Indonesia adalah konsumen dan produsen energi utama di Asia Tenggara, dengan permintaan yang terus meningkat untuk listrik dan bahan bakar transportasi. Indonesia sangat bergantung pada bahan bakar fosil, terutama batu bara, minyak bumi, dan gas alam, untuk memenuhi kebutuhan energinya. Sumber-sumber energi tak terbarukan ini memiliki pasokan yang terbatas dan memiliki dampak negatif terhadap lingkungan, kesehatan masyarakat, dan perubahan iklim. Energi terbarukan, di sisi lain, berasal dari sumber-sumber alami yang terus menerus diisi ulang dan dapat digunakan tanpa habis. Sumber energi terbarukan meliputi tenaga surya, angin, panas bumi, tenaga air, dan bahan bakar nabati.
Indonesia memiliki sumber daya energi terbarukan yang melimpah, terutama panas bumi, tenaga surya, dan tenaga air. Indonesia memiliki potensi panas bumi terbesar kedua di dunia, dengan perkiraan kapasitas 14 TWh e. Indonesia juga memiliki tingkat radiasi matahari yang tinggi, dengan rata-rata 4,8 kWh/m2/hari. Potensi tenaga air diperkirakan mencapai 241 GW, sebagian besar berasal dari pembangkit listrik skala kecil dan menengah. Namun, pemanfaatan energi terbarukan di Indonesia masih rendah, hanya sekitar 12% dari total bauran energi pada tahun 2022. Pemerintah telah menetapkan target untuk meningkatkan porsi energi terbarukan menjadi 23% pada tahun 2025, tetapi menghadapi beberapa tantangan dalam mencapai tujuan ini.
Beberapa tantangan tersebut termasuk biaya awal yang tinggi, kurangnya infrastruktur, ketidakpastian peraturan, dan hambatan pasar. Proyek-proyek energi terbarukan sering kali membutuhkan investasi awal yang besar dan waktu pengembalian modal yang lama, yang membuat investor swasta enggan. Infrastruktur jaringan listrik yang ada tidak memadai untuk mengakomodasi sumber energi terbarukan yang bersifat variabel dan tidak menentu, terutama di daerah terpencil dan pedesaan. Kerangka peraturan untuk energi terbarukan sangat kompleks dan tidak konsisten, dengan seringnya terjadi perubahan dan tumpang tindih di antara berbagai otoritas. Pasar energi terbarukan juga terdistorsi oleh subsidi dan batasan harga untuk bahan bakar fosil, yang membuatnya lebih murah secara artifisial daripada energi terbarukan.

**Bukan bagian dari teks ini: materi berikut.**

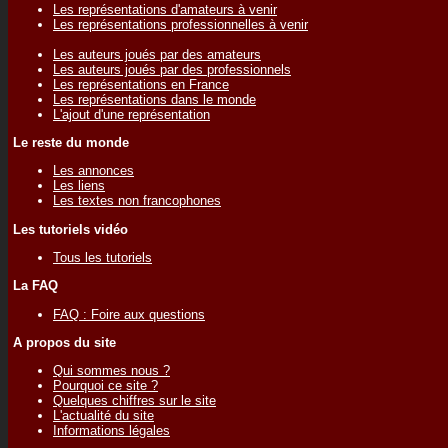
Les représentations d'amateurs à venir
Les représentations professionnelles à venir
Les auteurs joués par des amateurs
Les auteurs joués par des professionnels
Les représentations en France
Les représentations dans le monde
L'ajout d'une représentation
Le reste du monde
Les annonces
Les liens
Les textes non francophones
Les tutoriels vidéo
Tous les tutoriels
La FAQ
FAQ : Foire aux questions
A propos du site
Qui sommes nous ?
Pourquoi ce site ?
Quelques chiffres sur le site
L'actualité du site
Informations légales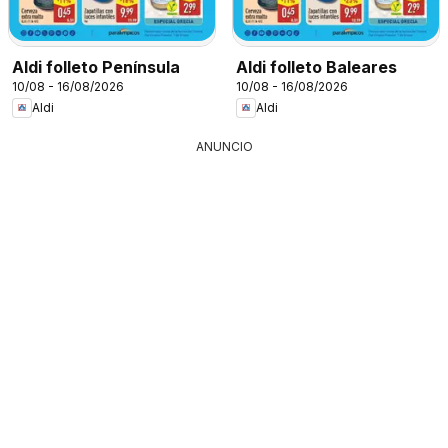
Aldi folleto Península
Aldi folleto Baleares
10/08 - 16/08/2026
10/08 - 16/08/2026
Aldi
Aldi
ANUNCIO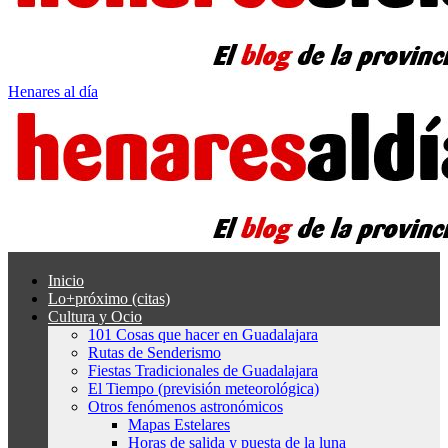
Henares al día
Inicio
Lo+próximo (citas)
Cultura y Ocio
101 Cosas que hacer en Guadalajara
Rutas de Senderismo
Fiestas Tradicionales de Guadalajara
El Tiempo (previsión meteorológica)
Otros fenómenos astronómicos
Mapas Estelares
Horas de salida y puesta de la luna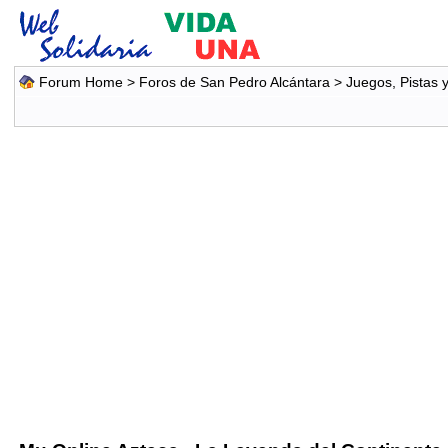
Forum Home
>
Foros de San Pedro Alcántara
>
Juegos, Pistas 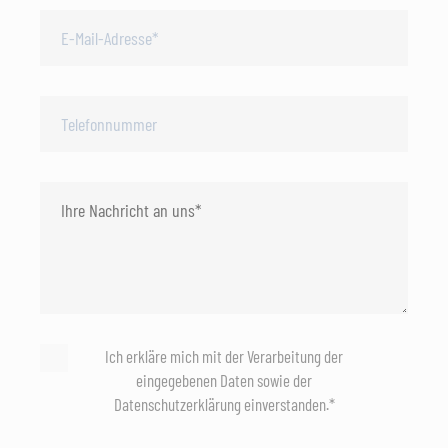
Ich erkläre mich mit der Verarbeitung der
eingegebenen Daten sowie der
Datenschutzerklärung einverstanden.*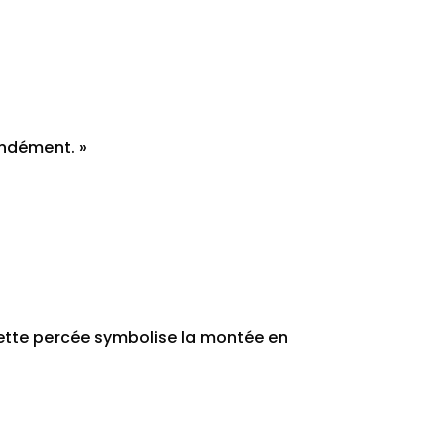
ondément. »
ette percée symbolise la montée en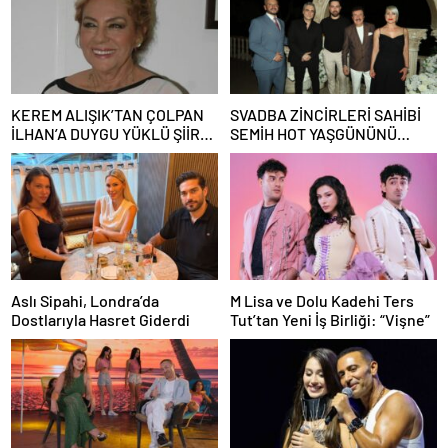
KEREM ALIŞIK’TAN ÇOLPAN
SVADBA ZİNCİRLERİ SAHİBİ
İLHAN’A DUYGU YÜKLÜ ŞİİR:
SEMİH HOT YAŞGÜNÜNÜ
“Bir Attila İlhan şiirinden
SANAT VE CEMİYET
çıkmıştı sanki”
DÜNYASININ ÜNLÜ
İSİMLERİYLE KUTLADI!
Aslı Sipahi, Londra’da
M Lisa ve Dolu Kadehi Ters
Dostlarıyla Hasret Giderdi
Tut’tan Yeni İş Birliği: “Vişne”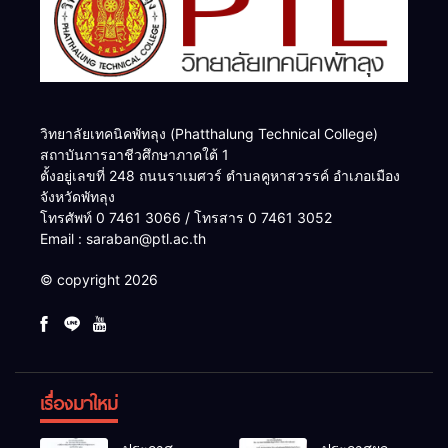
วิทยาลัยเทคนิคพัทลุง (Phatthalung Technical College)
สถาบันการอาชีวศึกษาภาคใต้ 1
ตั้งอยู่เลขที่ 248 ถนนราเมศวร์ ตำบลคูหาสวรรค์ อำเภอเมือง
จังหวัดพัทลุง
โทรศัพท์ 0 7461 3066 / โทรสาร 0 7461 3052
Email : saraban@ptl.ac.th
© copyright 2026
เรื่องมาใหม่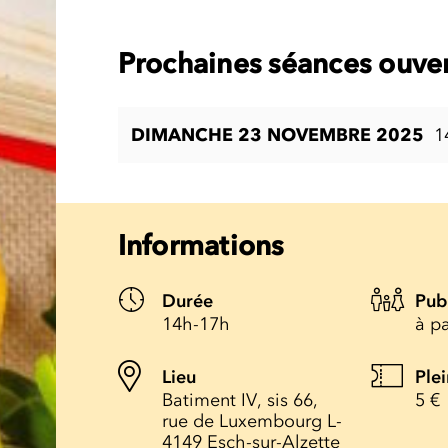
Prochaines séances ouver
DIMANCHE 23 NOVEMBRE 2025
1
Informations
Durée
Pub
14h-17h
à pa
Lieu
Plei
Batiment IV, sis 66,
5 €
rue de Luxembourg L-
4149 Esch-sur-Alzette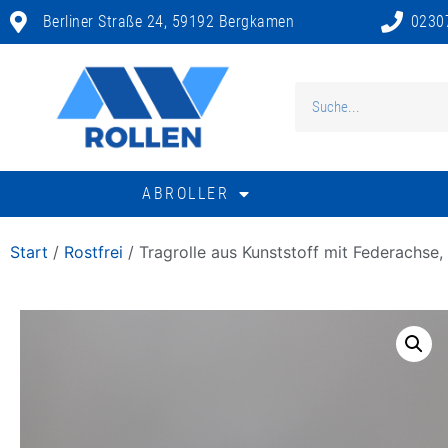
Berliner Straße 24, 59192 Bergkamen
0230
ABROLLER
Start
/
Rostfrei
/ Tragrolle aus Kunststoff mit Federachse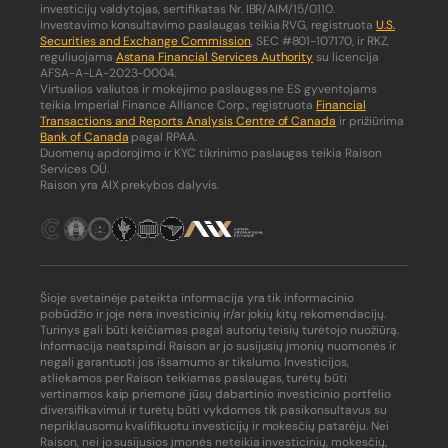
investicijų valdytojas, sertifikatas Nr. IBR/AIM/15/0110.
Investavimo konsultavimo paslaugas teikia RVG, registruota
U.S.
Securities and Exchange Commission
, SEC #801-107170, ir RKZ,
reguliuojama
Astana Financial Services Authority
su licencija
AFSA-A-LA-2023-0004.
Virtualios valiutos ir mokėjimo paslaugas ne ES gyventojams
teikia Imperial Finance Alliance Corp., registruota
Financial
Transactions and Reports Analysis Centre of Canada
ir prižiūrima
Bank of Canada
pagal RPAA.
Duomenų apdorojimo ir KYC tikrinimo paslaugas teikia Raison
Services OÜ.
Raison yra AIX prekybos dalyvis.
Šioje svetainėje pateikta informacija yra tik informacinio
pobūdžio ir joje nėra investicinių ir/ar jokių kitų rekomendacijų.
Turinys gali būti keičiamas pagal autorių teisių turėtojo nuožiūrą.
Informacija neatspindi Raison ar jo susijusių įmonių nuomonės ir
negali garantuoti jos išsamumo ar tikslumo. Investicijos,
atliekamos per Raison teikiamas paslaugas, turėtų būti
vertinamos kaip priemonė jūsų dabartinio investicinio portfelio
diversifikavimui ir turėtų būti vykdomos tik pasikonsultavus su
nepriklausomu kvalifikuotu investicijų ir mokesčių patarėju. Nei
Raison, nei jo susijusios įmonės neteikia investicinių, mokesčių,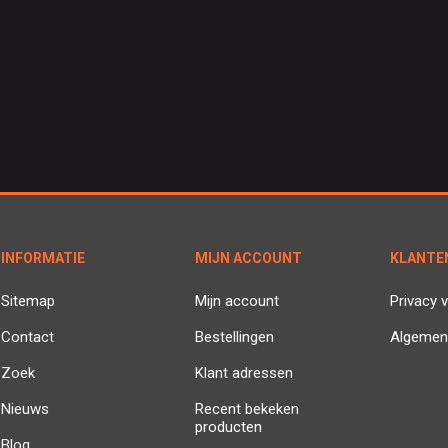
INFORMATIE
MIJN ACCOUNT
KLANTE
Sitemap
Mijn account
Privacy v
Contact
Bestellingen
Algemen
Zoek
Klant adressen
Nieuws
Recent bekeken
producten
Blog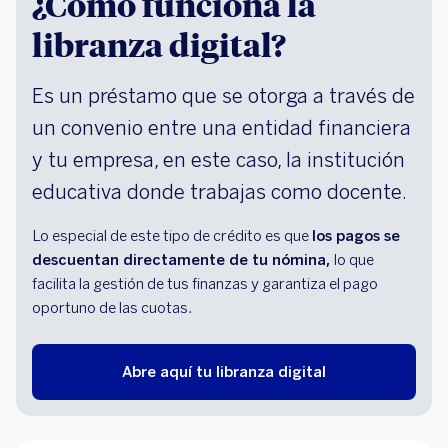
¿Cómo funciona la
libranza digital?
Es un préstamo que se otorga a través de
un convenio entre una entidad financiera
y tu empresa, en este caso, la institución
educativa donde trabajas como docente.
Lo especial de este tipo de crédito es que
los pagos se
descuentan directamente de tu nómina,
lo que
facilita la gestión de tus finanzas y garantiza el pago
oportuno de las cuotas.
Abre aquí tu libranza digital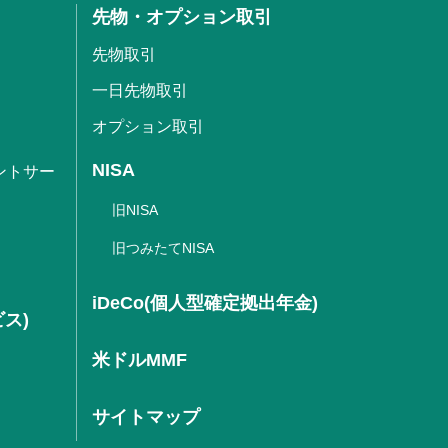
先物・オプション取引
先物取引
一日先物取引
オプション取引
NISA
ントサー
旧NISA
旧つみたてNISA
iDeCo(個人型確定拠出年金)
ビス)
米ドルMMF
サイトマップ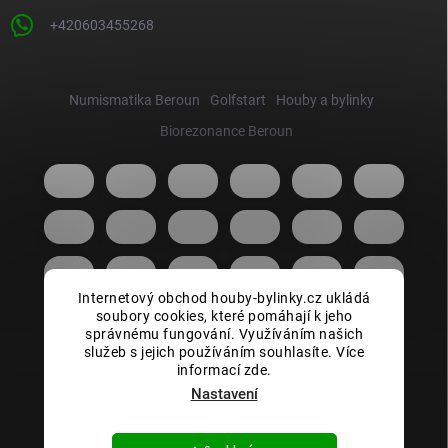
+420603455268
Numismatika Beroun
Golfstart
Houby a bylinky
Biorezonance Beroun
Internetový obchod houby-bylinky.cz ukládá
soubory cookies, které pomáhají k jeho
správnému fungování. Využíváním našich
služeb s jejich používáním souhlasíte. Více
informací zde.
Nastavení
Copyright 2026
Houby bylinky.cz
. Všechna práva vyhrazena.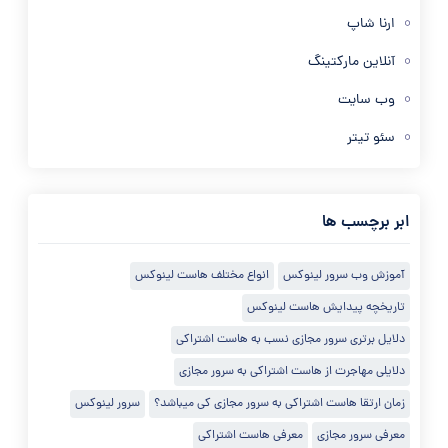
ارنا شاپ
آنلاین مارکتینگ
وب سایت
سئو تیتر
ابر برچسب ها
آموزش وب سرور لینوکس
انواع مختلف هاست لینوکس
تاریخچه پیدایش هاست لینوکس
دلایل برتری سرور مجازی نسب به هاست اشتراکی
دلایلی مهاجرت از هاست اشتراکی به سرور مجازی
زمان ارتقا هاست اشتراکی به سرور مجازی کی میباشد؟
سرور لینوکس
معرفی سرور مجازی
معرفی هاست اشتراکی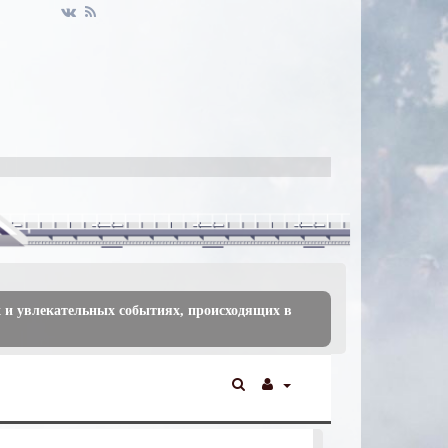
 и увлекательных событиях, происходящих в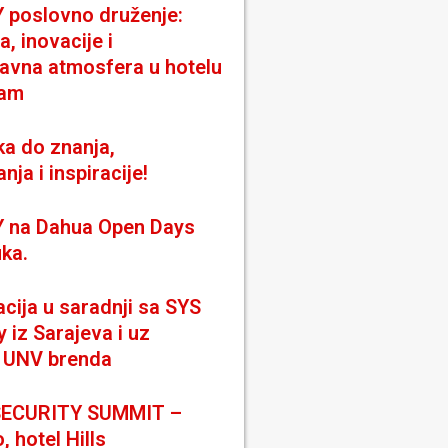
poslovno druženje:
a, inovacije i
avna atmosfera u hotelu
am
ka do znanja,
nja i inspiracije!
 na Dahua Open Days
uka.
cija u saradnji sa SYS
iz Sarajeva i uz
 UNV brenda
SECURITY SUMMIT –
, hotel Hills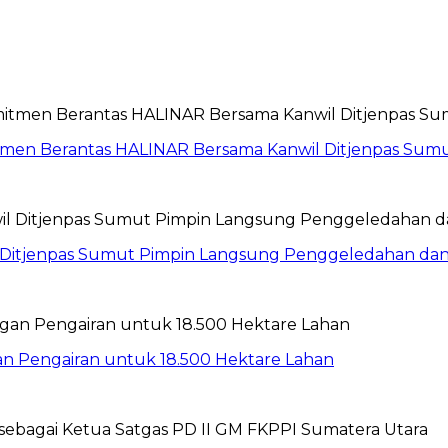
itmen Berantas HALINAR Bersama Kanwil Ditjenpas Sum
wil Ditjenpas Sumut Pimpin Langsung Penggeledahan d
gan Pengairan untuk 18.500 Hektare Lahan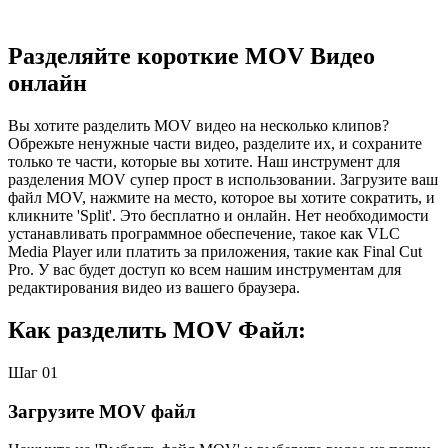
Разделяйте короткие MOV Видео
онлайн
Вы хотите разделить MOV видео на несколько клипов?
Обрежьте ненужные части видео, разделите их, и сохраните
только те части, которые вы хотите. Наш инструмент для
разделения MOV супер прост в использовании. Загрузите ваш
файл MOV, нажмите на место, которое вы хотите сократить, и
кликните 'Split'. Это бесплатно и онлайн. Нет необходимости
устанавливать программное обеспечение, такое как VLC
Media Player или платить за приложения, такие как Final Cut
Pro. У вас будет доступ ко всем нашим инструментам для
редактирования видео из вашего браузера.
Как разделить MOV Файл:
Шаг 01
Загрузите MOV файл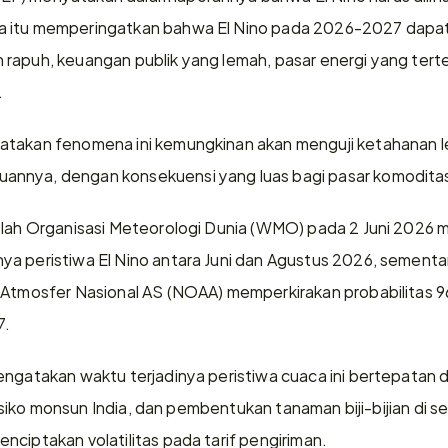
 itu memperingatkan bahwa El Nino pada 2026-2027 dapat
rapuh, keuangan publik yang lemah, pasar energi yang tert
.
atakan fenomena ini kemungkinan akan menguji ketahanan
nnya, dengan konsekuensi yang luas bagi pasar komoditas
elah Organisasi Meteorologi Dunia (WMO) pada 2 Juni 2026 m
a peristiwa El Nino antara Juni dan Agustus 2026, sementara 
 Atmosfer Nasional AS (NOAA) memperkirakan probabilitas 9
7.
engatakan waktu terjadinya peristiwa cuaca ini bertepatan 
 risiko monsun India, dan pembentukan tanaman biji-bijian di se
nciptakan volatilitas pada tarif pengiriman.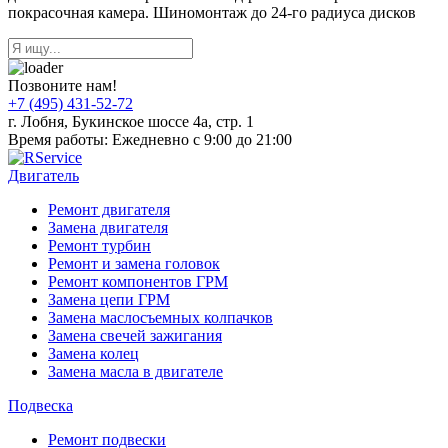
покрасочная камера. Шиномонтаж до 24-го радиуса дисков
Позвоните нам!
+7 (495) 431-52-72
г. Лобня, Букинское шоссе 4а, стр. 1
Время работы: Ежедневно с 9:00 до 21:00
Двигатель
Ремонт двигателя
Замена двигателя
Ремонт турбин
Ремонт и замена головок
Ремонт компонентов ГРМ
Замена цепи ГРМ
Замена маслосъемных колпачков
Замена свечей зажигания
Замена колец
Замена масла в двигателе
Подвеска
Ремонт подвески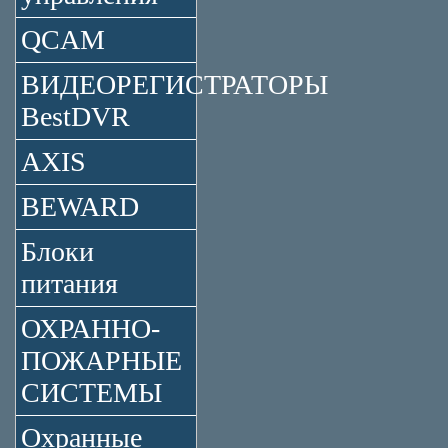
QCAM
ВИДЕОРЕГИСТРАТОРЫ
BestDVR
AXIS
BEWARD
Блоки
питания
ОХРАННО-
ПОЖАРНЫЕ
СИСТЕМЫ
Охранные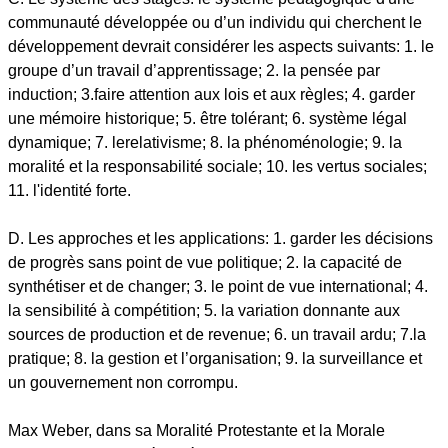
communauté développée ou d’un individu qui cherchent le
développement devrait considérer les aspects suivants: 1. le
groupe d’un travail d’apprentissage; 2. la pensée par
induction; 3.faire attention aux lois et aux règles; 4. garder
une mémoire historique; 5. être tolérant; 6. système légal
dynamique; 7. lerelativisme; 8. la phénoménologie; 9. la
moralité et la responsabilité sociale; 10. les vertus sociales;
11. l'identité forte.
D. Les approches et les applications: 1. garder les décisions
de progrès sans point de vue politique; 2. la capacité de
synthétiser et de changer; 3. le point de vue international; 4.
la sensibilité à compétition; 5. la variation donnante aux
sources de production et de revenue; 6. un travail ardu; 7.la
pratique; 8. la gestion et l’organisation; 9. la surveillance et
un gouvernement non corrompu.
Max Weber, dans sa Moralité Protestante et la Morale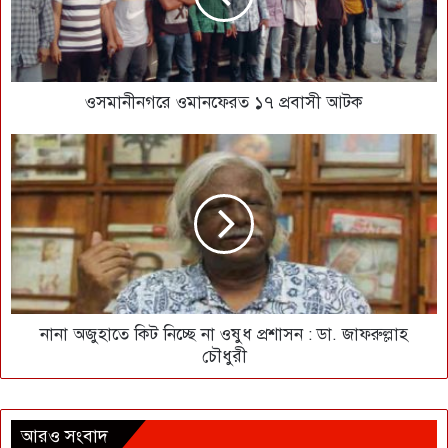
ওসমানীনগরে ওমানফেরত ১৭ প্রবাসী আটক
নানা অজুহাতে কিট নিচ্ছে না ওষুধ প্রশাসন : ডা. জাফরুল্লাহ
চৌধুরী
আরও সংবাদ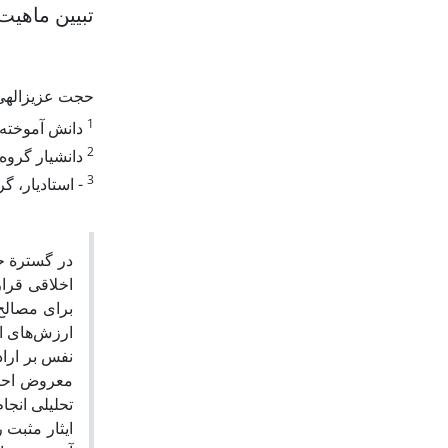
تبیین ماهیت
حجت عزیزاله
1
دانش آموخته د
2
دانشیار گروه.
3
استادیار، گرو
در گسترة حی
اخلاقی قرار
برای مصالح 
ارزش‌های ا
نفس بر اراد
معروض احک-
تحلیلی انجا
ایثار مثبت،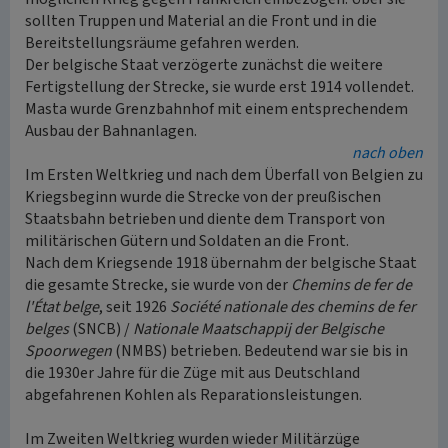
sollten Truppen und Material an die Front und in die
Bereitstellungsräume gefahren werden.
Der belgische Staat verzögerte zunächst die weitere
Fertigstellung der Strecke, sie wurde erst 1914 vollendet.
Masta wurde Grenzbahnhof mit einem entsprechendem
Ausbau der Bahnanlagen.
nach oben
Im Ersten Weltkrieg und nach dem Überfall von Belgien zu
Kriegsbeginn wurde die Strecke von der preußischen
Staatsbahn betrieben und diente dem Transport von
militärischen Gütern und Soldaten an die Front.
Nach dem Kriegsende 1918 übernahm der belgische Staat
die gesamte Strecke, sie wurde von der
Chemins de fer de
l'État belge
, seit 1926
Société nationale des chemins de fer
belges
(SNCB) /
Nationale Maatschappij der Belgische
Spoorwegen
(NMBS) betrieben. Bedeutend war sie bis in
die 1930er Jahre für die Züge mit aus Deutschland
abgefahrenen Kohlen als Reparationsleistungen.
Im Zweiten Weltkrieg wurden wieder Militärzüge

Untuk mengatasi tantangan-tantangan ini dan mempercepat transisi ke energi terbarukan, Indonesia perlu melakukan reformasi kebijakan, meningkatkan investasi, dan meningkatkan kerja sama. Reformasi kebijakan harus mencakup penerapan tarif yang transparan dan kompetitif, penyederhanaan prosedur perizinan, pemberian insentif fiskal, dan penghapusan subsidi bahan bakar fosil secara bertahap. Investasi harus dimobilisasi baik dari sumber-sumber publik maupun swasta, serta dari donor dan mitra internasional. Kerja sama harus diperkuat di antara berbagai pemangku kepentingan, seperti pemerintah, perusahaan listrik negara, sektor swasta, masyarakat sipil, dan negara-negara tetangga.
Indonesia baru-baru ini telah mengambil beberapa langkah untuk meningkatkan penggunaan energi terbarukan dan mengurangi ketergantungannya pada bahan bakar fosil. Pada bulan September 2022, pemerintah mengeluarkan peraturan baru yang bertujuan untuk mendorong pengembangan energi terbarukan dan menghentikan beberapa pembangkit listrik tenaga batu bara lebih awal. Peraturan ini juga menetapkan batas emisi pembangkit listrik tenaga batu bara baru dan melarang pembangunan pembangkit listrik baru, kecuali yang terintegrasi dengan industri pengolahan sumber daya alam. Peraturan ini juga menetapkan mekanisme penetapan harga baru untuk sumber energi terbarukan, seperti panas bumi, tenaga surya, dan tenaga air.